B.C. Parks rolls out new e-bike policy to protect sensitive ecosystems
Policy designating Class 2 and 3 e-bikes as motorized vehicles goes into effect immediately
Electric bicycles are growing so popular that B.C. Parks has had to implement a new policy regarding their use to protect sensitive ecosystems.
The authority says e-bikes allow more riders to use trails and reach areas that were previously limited to a few visitors, leading to increased pressure on habitats.
North Shore Mountain Bike Association president Cooper Quinn said community advocates aren't surprised by the B.C. Parks e-bike policy because a similar one was put in place by Recreation Sites and Trails BC earlier this year.

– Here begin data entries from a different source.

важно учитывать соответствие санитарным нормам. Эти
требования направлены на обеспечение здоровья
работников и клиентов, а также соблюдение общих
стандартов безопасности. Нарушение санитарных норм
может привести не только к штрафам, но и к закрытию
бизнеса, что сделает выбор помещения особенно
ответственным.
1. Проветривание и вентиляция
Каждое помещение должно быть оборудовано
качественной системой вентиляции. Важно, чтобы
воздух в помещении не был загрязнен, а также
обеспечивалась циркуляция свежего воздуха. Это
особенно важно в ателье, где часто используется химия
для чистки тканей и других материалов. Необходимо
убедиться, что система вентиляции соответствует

Quinn said e-bikes allow people with accessibility issues to use trails they may not have been able to use before.
"They're a great tool for different people to get out and enjoy the forest in different ways," he said over the phone.
With potentially more e-bike users on the trails, Quinn said people could go further in the same amount of time or do more laps of the trails.
"If it's the same users able to do more riding, that potentially means more impact on the trails," he said.
The different e-bike classifications
The policy says that those with Class 1 e-bikes can ride on any B.C. Parks trail where mountain bikes or other cycling is already allowed, but those with Class 2 and 3 e-bikes can only ride on trails and roads designated for motorized vehicles.
Class 1 e-bikes are not considered motor vehicles under the Park, Conservancy and Recreation Area (PCRA) regulations. These e-bikes have motors that only work when the rider is pedalling, and have a maximum output of 500 watts.
The motors of Class 2 and 3 e-bikes are capable of providing partial or full assistance by throttle. Both are considered motorized vehicles under PCRA regulations.
B.C. Parks says its primary goal is to educate the public on the new policy to generate voluntary compliance. If riders are not willing to comply, tickets up to $575 may be issued.
But, Quinn said it's up to the government to also put more funding into park management and maintenance to keep the trails from damage and degradation.
"We need to make sure that the trails stay within their own carrying capacity and our environment stays within its carrying capacity so that we don't ruin our supernatural British Columbia," he said.
The policy goes into effect immediately.